Wer heute mit 67 in Rente geht, hat im Durchschnitt nur ca. 48 % seines letzten Netto-Einkommens als gesetzliche Rente. Das ist für die meisten Menschen zu wenig. Wir berechnen mit dir, was du im Ruhestand wirklich brauchst.
Dann bauen wir gemeinsam ein 3-Säulen-Konzept: gesetzliche Rente, betriebliche / private Altersvorsorge und ein eigenes Vermögen aus Investments. So bist du nicht von einer Einzelquelle abhängig.
Frankenberg an der Eder ist ein Mittelzentrum in Nordhessen mit rund 18.000 Einwohnern. Trotz überschaubarer Größe sitzen hier wichtige mittelständische Unternehmen, Handwerksbetriebe und Familienunternehmen, die teils seit Generationen geführt werden.
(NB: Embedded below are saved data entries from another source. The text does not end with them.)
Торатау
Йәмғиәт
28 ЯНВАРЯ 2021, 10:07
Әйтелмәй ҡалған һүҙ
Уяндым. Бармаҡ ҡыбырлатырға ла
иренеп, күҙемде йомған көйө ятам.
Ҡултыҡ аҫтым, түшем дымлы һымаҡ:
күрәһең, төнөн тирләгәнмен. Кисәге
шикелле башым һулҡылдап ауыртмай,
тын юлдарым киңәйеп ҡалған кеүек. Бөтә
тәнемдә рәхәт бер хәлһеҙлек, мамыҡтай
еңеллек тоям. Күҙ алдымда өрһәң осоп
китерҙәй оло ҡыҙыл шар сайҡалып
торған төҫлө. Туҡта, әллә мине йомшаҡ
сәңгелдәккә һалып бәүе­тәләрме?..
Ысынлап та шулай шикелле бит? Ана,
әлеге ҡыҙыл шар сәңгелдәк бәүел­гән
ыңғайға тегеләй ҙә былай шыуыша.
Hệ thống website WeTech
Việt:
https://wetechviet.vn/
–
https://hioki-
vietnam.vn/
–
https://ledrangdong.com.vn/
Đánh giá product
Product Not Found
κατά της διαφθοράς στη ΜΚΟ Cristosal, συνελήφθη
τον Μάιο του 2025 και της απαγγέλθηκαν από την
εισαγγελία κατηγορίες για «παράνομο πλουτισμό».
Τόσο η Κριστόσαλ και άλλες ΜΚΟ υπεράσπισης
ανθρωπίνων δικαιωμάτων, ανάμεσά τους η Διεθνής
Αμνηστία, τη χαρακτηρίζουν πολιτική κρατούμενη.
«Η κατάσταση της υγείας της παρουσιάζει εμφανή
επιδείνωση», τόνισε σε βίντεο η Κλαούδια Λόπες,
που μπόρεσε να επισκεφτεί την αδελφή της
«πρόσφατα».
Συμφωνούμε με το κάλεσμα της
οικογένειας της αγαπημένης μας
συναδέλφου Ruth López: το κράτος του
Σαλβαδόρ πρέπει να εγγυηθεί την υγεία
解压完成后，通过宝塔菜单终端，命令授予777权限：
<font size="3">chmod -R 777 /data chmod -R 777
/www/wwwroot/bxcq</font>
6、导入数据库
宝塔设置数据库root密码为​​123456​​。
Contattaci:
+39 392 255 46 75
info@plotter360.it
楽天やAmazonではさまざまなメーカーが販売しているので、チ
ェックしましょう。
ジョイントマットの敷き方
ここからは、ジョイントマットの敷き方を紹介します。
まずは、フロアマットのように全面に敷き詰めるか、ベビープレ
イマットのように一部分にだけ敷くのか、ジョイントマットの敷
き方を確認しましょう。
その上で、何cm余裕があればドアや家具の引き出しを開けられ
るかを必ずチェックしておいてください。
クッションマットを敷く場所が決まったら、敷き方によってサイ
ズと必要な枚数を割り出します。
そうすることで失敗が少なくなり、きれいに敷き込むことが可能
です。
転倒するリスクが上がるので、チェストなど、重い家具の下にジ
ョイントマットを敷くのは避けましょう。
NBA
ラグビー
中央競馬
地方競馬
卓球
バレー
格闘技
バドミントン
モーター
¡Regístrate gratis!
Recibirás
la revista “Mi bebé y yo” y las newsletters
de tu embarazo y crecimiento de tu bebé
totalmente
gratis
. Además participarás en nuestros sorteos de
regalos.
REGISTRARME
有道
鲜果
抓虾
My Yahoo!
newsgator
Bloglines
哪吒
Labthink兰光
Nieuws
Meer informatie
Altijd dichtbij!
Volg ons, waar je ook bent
Wir kennen die Region – mehrere Frankenberger Familien begleiten wir seit Jahren.
Übergabe an die nächste Generation, steueroptimale Strukturen, Versorgung des Übergebers – mit Ruhe und vorausschauend. Genau hier setzt unsere Beratung zu altersvorsorge an: konkret, mit Bezug zu deiner Lebensrealität in Frankenberg, ohne Fachsprache und ohne Verkaufsdruck.
In bestimmten Konstellationen – Familien mit Kindern, hoher Steuerbelastung – kann Riester sinnvoll sein. Für viele andere ist ein flexibler ETF-Sparplan inzwischen die bessere Wahl.
Das hängt stark von deinem Einkommen, Ausgabenniveau und deinen Beitragsjahren ab. Faustregel: ohne Zusatzvorsorge fehlen den meisten 40–60 % des letzten Netto-Einkommens.